Provided records ->
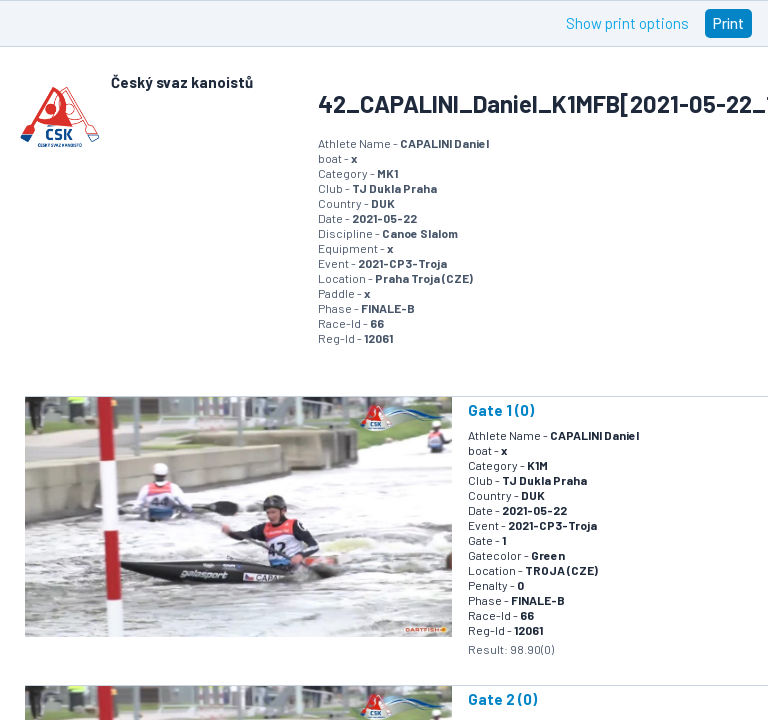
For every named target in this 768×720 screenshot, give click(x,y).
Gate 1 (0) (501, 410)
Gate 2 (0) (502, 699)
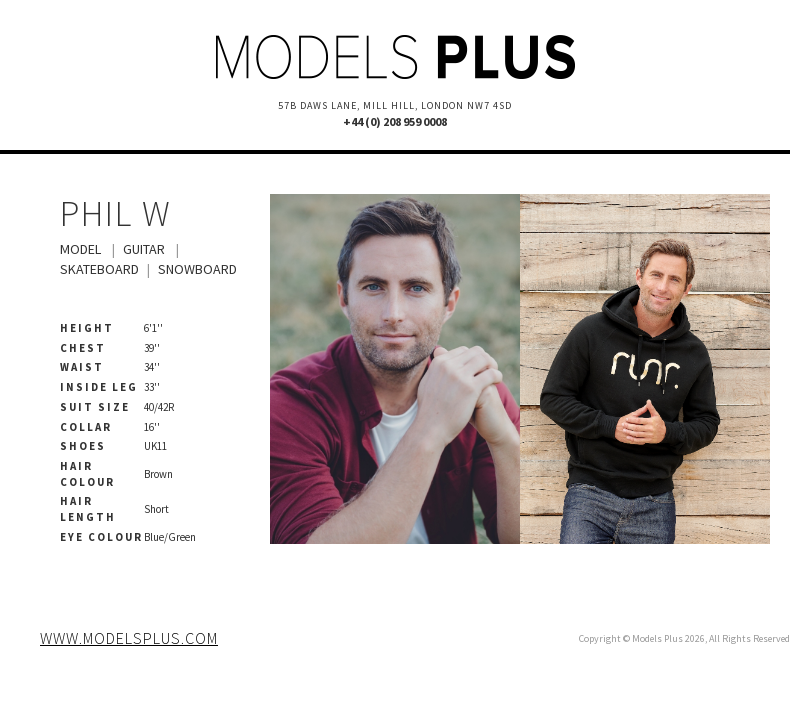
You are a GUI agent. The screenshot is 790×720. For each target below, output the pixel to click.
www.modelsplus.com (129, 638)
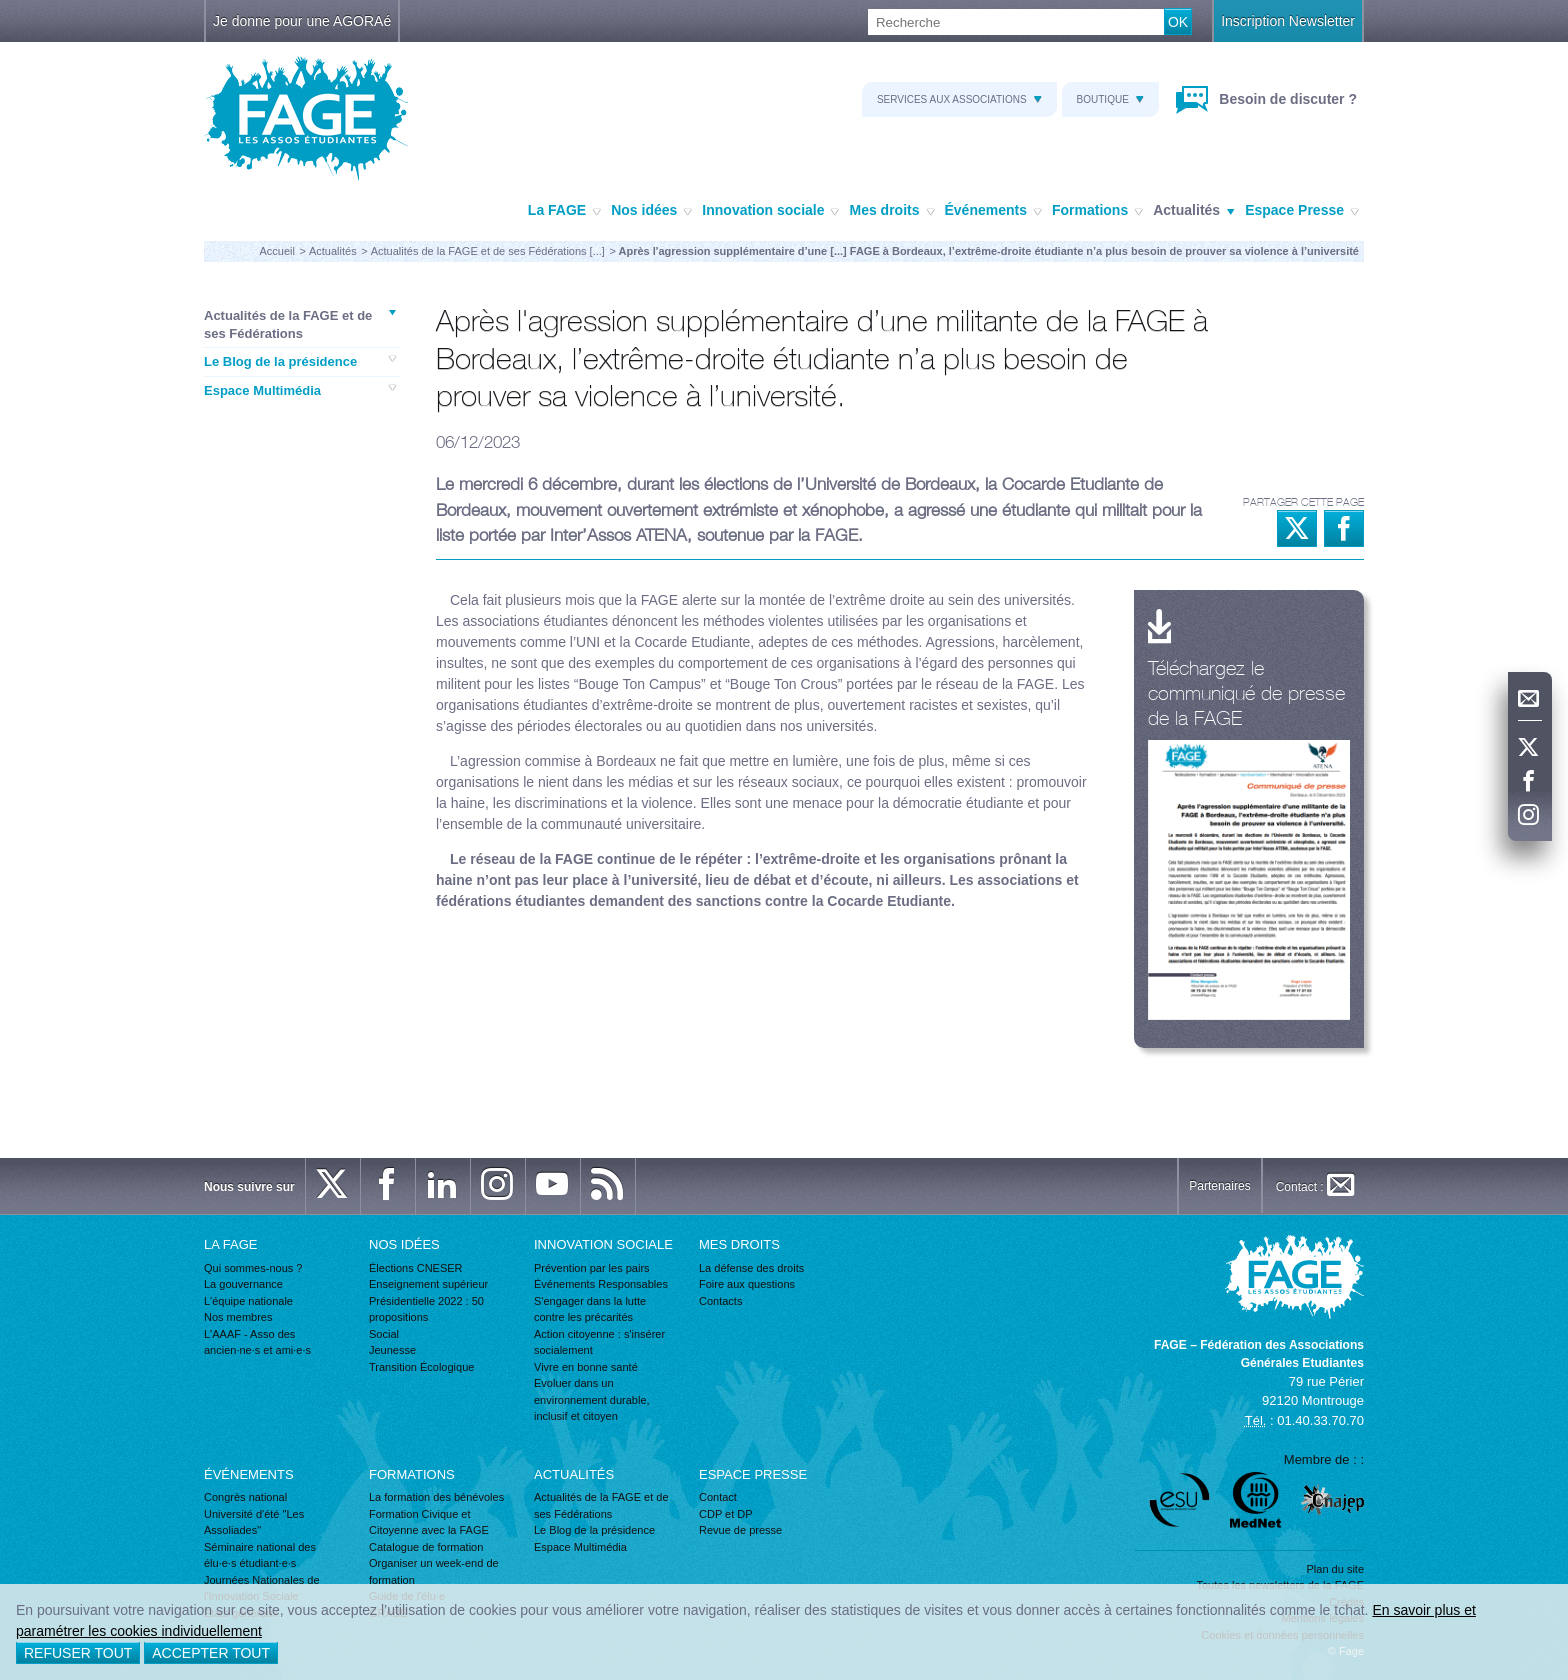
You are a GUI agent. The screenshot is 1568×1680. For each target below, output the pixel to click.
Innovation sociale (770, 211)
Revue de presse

Your objective ->
An acceptable answer consists of the lines above from the one holding "Gate 2 (0) (502, 699)" to the end of the data, repeated exactly and containing no pictures.

Answer area ->
Gate 2 (0) (502, 699)
You are a GUI agent. The screenshot is 790×720. For each target below, output the pixel to click.
www.modelsplus.com (129, 638)
You are a GUI agent. The screenshot is 1568×1680. For each target below, output the pixel to click.
Innovation sociale (770, 211)
Revue de presse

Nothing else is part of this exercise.